Image Early, Image Often
Imagery used in search-and-rescue operations is usually taken after the target is lost. In the case of the Niña which disappeared off the coast of New Zealand, eight days elapsed between last radio contact and the alarm being raised. For MH370, the search area evolved over periods of weeks. In both cases, ocean currents carry evidence away from the accident site, while debris disperses and sinks, making it more difficult to identify by satellite.
It would be far better to have an archive of recent, regularly updated images so that the recent history of a location over a period of several days can be examined. This could offer evidence of the vessel’s course or state, or pick up on areas of fresh, concentrated debris.
Making the Best of What We Have
Satellites with visible wavelength cameras are generally used for gathering images of land. What if satellite operators could generate revenue by taking images of the oceans? The limited resources on satellites mean that it isn’t generally possible to constantly take images, to store that data and transmit it all in the next available contact with the ground (which may be some time after an image is acquired). As it is, it’s not possible to create a global maritime monitoring system of this kind without purpose-built spacecraft with bigger data storage and more frequent contact with ground stations to download it.
But it is possible to monitor high-priority areas of heavy traffic, protected fisheries and security-critical regions, with co-operation between operators of existing spacecraft (for which there are precedents such as George Clooney’s Satellite Sentinel Project, which uses satellites to gather evidence of atrocities and war crimes), and incentives, perhaps involving maritime insurance companies.
Retrieving hundreds of gigabytes of data a day from satellites requires a new approach to ground stations. One solution may be to “crowdsource”: to create a network of stations operated by small institutions, universities and individuals to spread the burden of downloading data and increasing the periods during which data can be recorded and transmitted.

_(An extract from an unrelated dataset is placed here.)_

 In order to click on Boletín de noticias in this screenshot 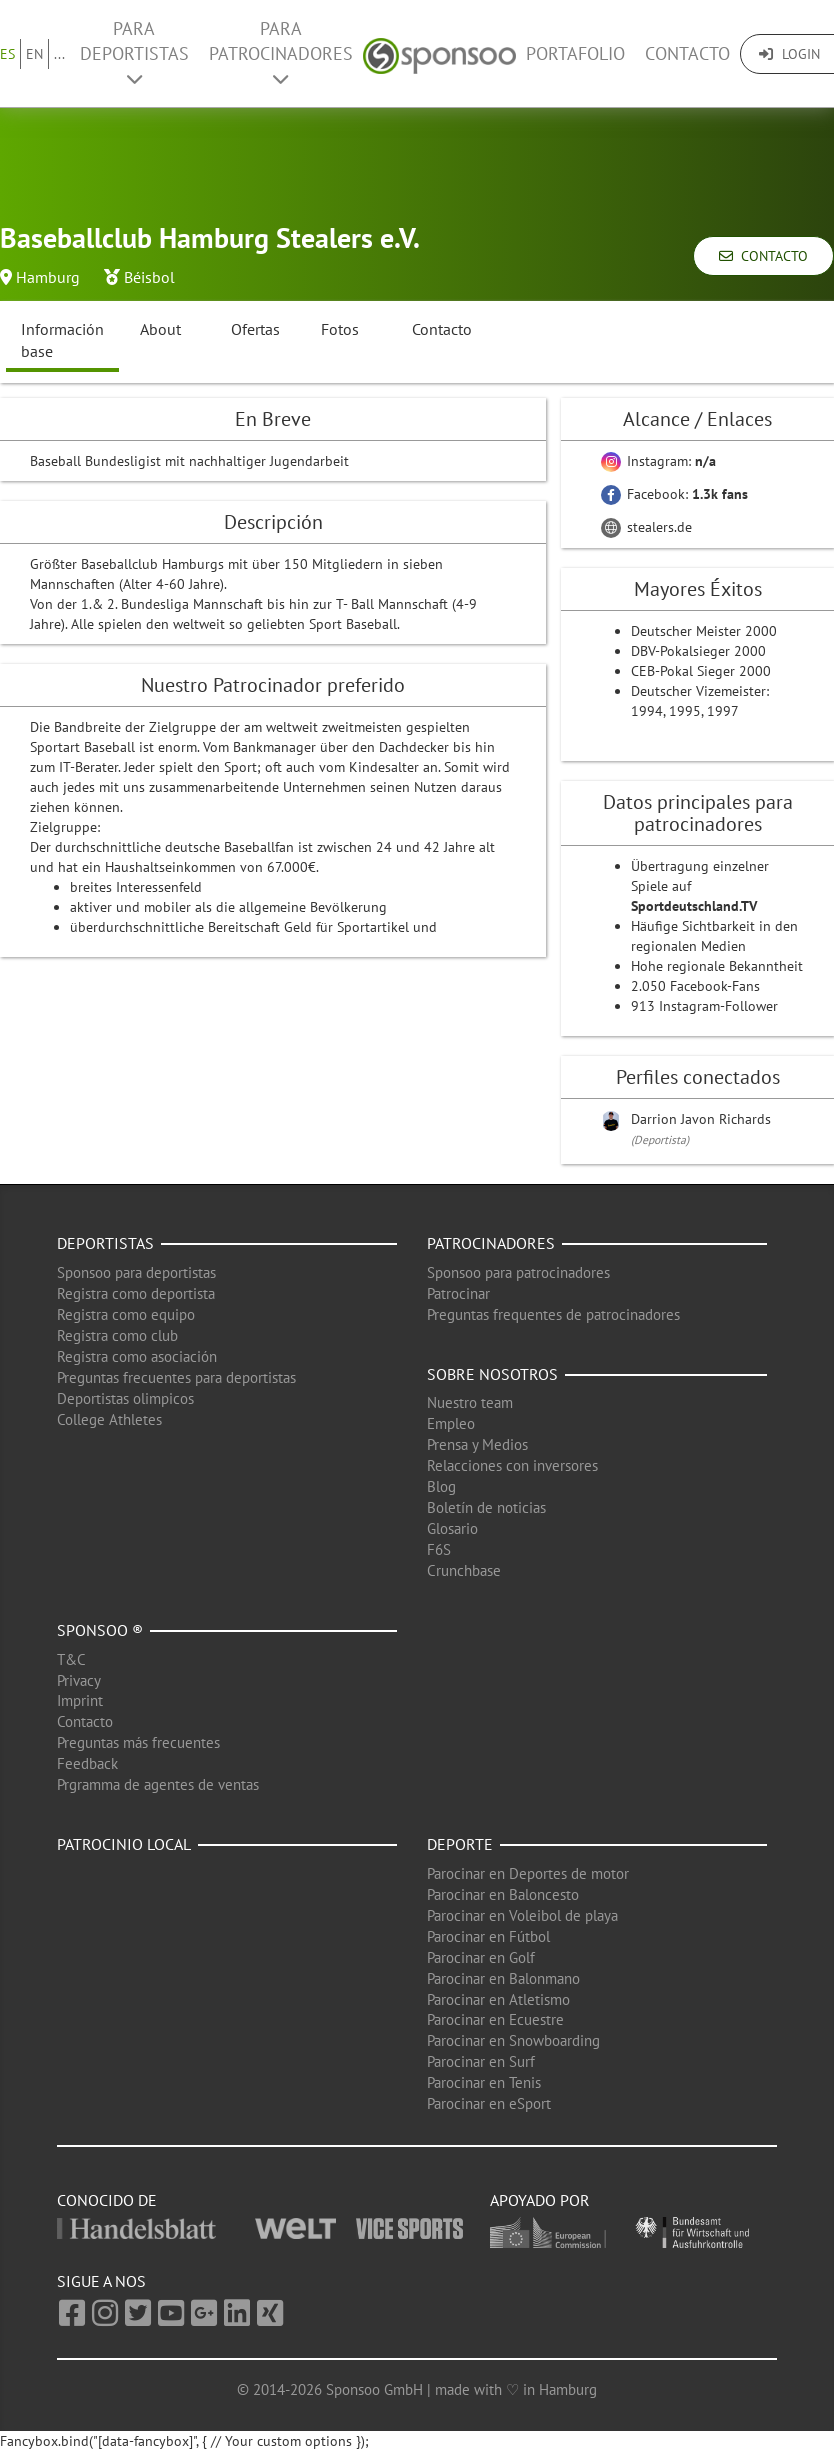 , I will do `click(486, 1507)`.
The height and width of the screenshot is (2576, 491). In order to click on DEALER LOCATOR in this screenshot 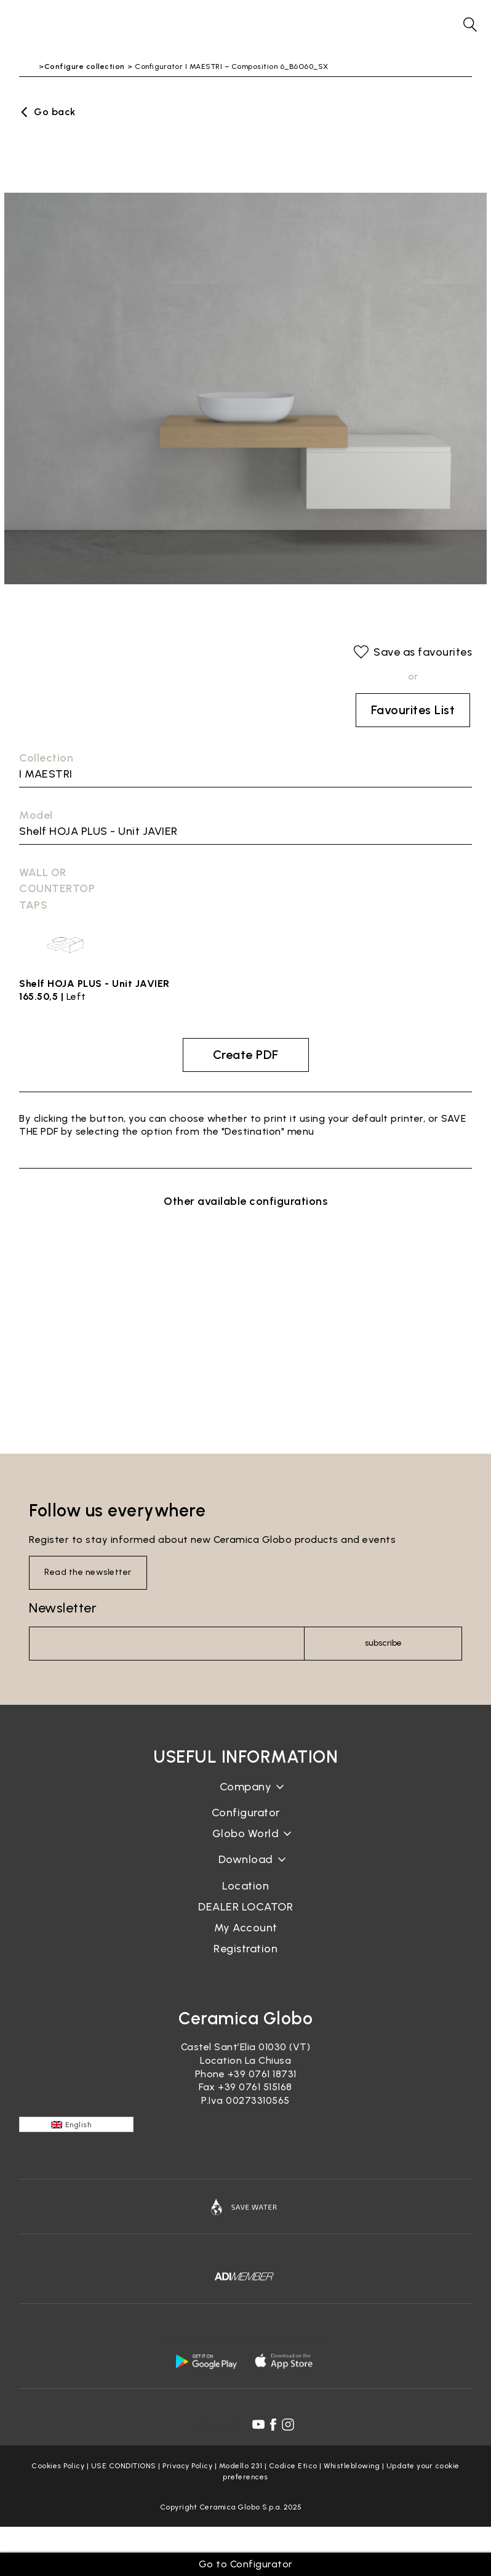 , I will do `click(245, 1907)`.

There are groups working on automated vessel-detection algorithms – and crowdsourcing also has a role here, such as TomNod, for example, which asked members of the public to help inspect images online in the search for Niña. How much more effective could search and rescue be if the power of crowdsourcing was applied to each stage of data acquisition, storage and processing, combined with high-quality images taken around the time the vessel was lost?